There is a faulty premise in the national consciousness – the premise that the pro-cannabis lobby has the responsibility to make the case for legalising cannabis before prohibition can be repealed. All kinds of politicians, from Andrew Little to Peter Dunne, have trotted out this lazy deception.

This line of rhetoric is false because it relies on a more fundamental premise, which is that the manner cannabis was made illegal was legitimate in the first place.

The usual apologia is that the politicians are our lawful representatives and so the laws they pass are done so with our consent, and so the politicians have the consent of the governed, and so all the laws they have passed are legitimate, including the ones pertaining to cannabis prohibition.

Basic logic that even a child can understand will tell you that, in the case of cannabis, the lack of a victim makes the law against it categorically different to other laws.

Punching people in the face is bad because it causes suffering.

Stealing someone’s food is bad because it will make them suffer from hunger.

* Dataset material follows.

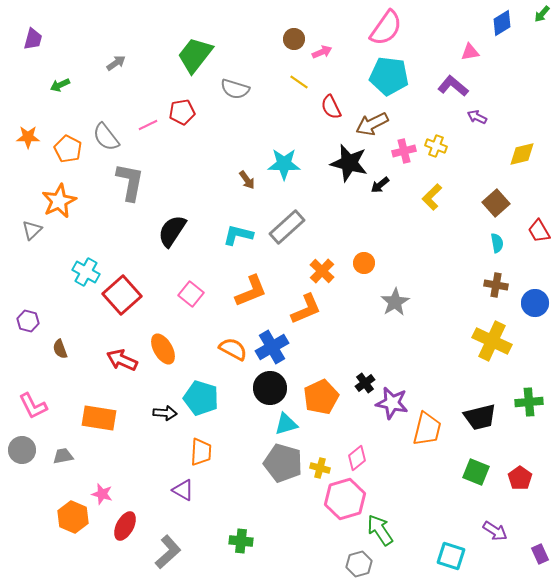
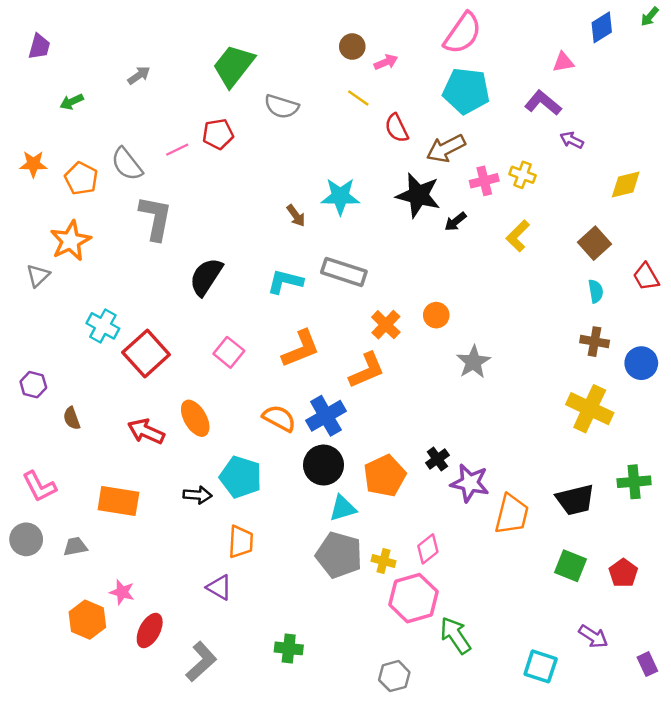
gray rectangle: (287, 227) -> (344, 272), turned 60
gray hexagon: (359, 564) -> (394, 676), moved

Killing people is bad because it causes suffering to the remaining friends and family (not to mention the person while they’re being killed).

Murdering, shooting, stabbing, raping, kidnapping, defrauding, robbing, stealing, assaulting and battering – all of these are crimes because they have victims.

Outside of the delusional fantasy role-playing world that judges, lawyers and politicians have invented, crimes are distinguished from non-crimes on the basis that crimes cause suffering, not on the basis that a bunch of paedophiles in Wellington have decreed them thus.

This might sound really obvious to any Buddhist readers out there, but to many Kiwis, conditioned from childhood to obey authority without ever questioning its legitimacy, it appears revelatory.

It also puts the moral responsibility back on us to consider if the laws being passed by our supposed representatives actually have the effect of reducing suffering in New Zealand or not. The responsibility is not on our political representatives to make moral decisions on our behalf, because politicians are men of silver and philosophy is the preserve of everyone.

One argument is that cannabis, even if not directly harmful, may be indirectly harmful because of long-term health considerations of the user that the general taxpayer has to pay to treat. This argument contends that we ought to wait for science to prove that cannabis is relatively harmless.

The truth is this – we don’t need to prove that science says cannabis should be legal because science was never used to make it illegal. We also don’t need to prove that cannabis is harmless because harmless is not the standard things have to reach in order to be legal.

It’s legal to consume any of alcohol, caffeine, sugar, fat or tobacco to whatever extent one likes and to have the taxpayer cover any medical costs that may arise.

It’s legal to fill the tank of your car up with petrol, a vital and ever-diminishing resource, and to drive around and around in circles for no reason.

It’s legal to join a rugby team and to hit another person in a tackle with the intent of injuring them and to break a bone oneself and to go on ACC.

It’s legal to go into a forest with a rifle and shoot dead a whole bunch of large mammals.

All of these activities arguably cause more harm than smoking cannabis does, even under the broadest interpretation of health issues.

The standard to make cannabis illegal – which has never been met and which never will be met – is that there is more suffering under a regime of cannabis freedom than under a regime of cannabis prohibition.

Until this standard is met, no further reason for using cannabis need be given than ‘I like smoking weed.’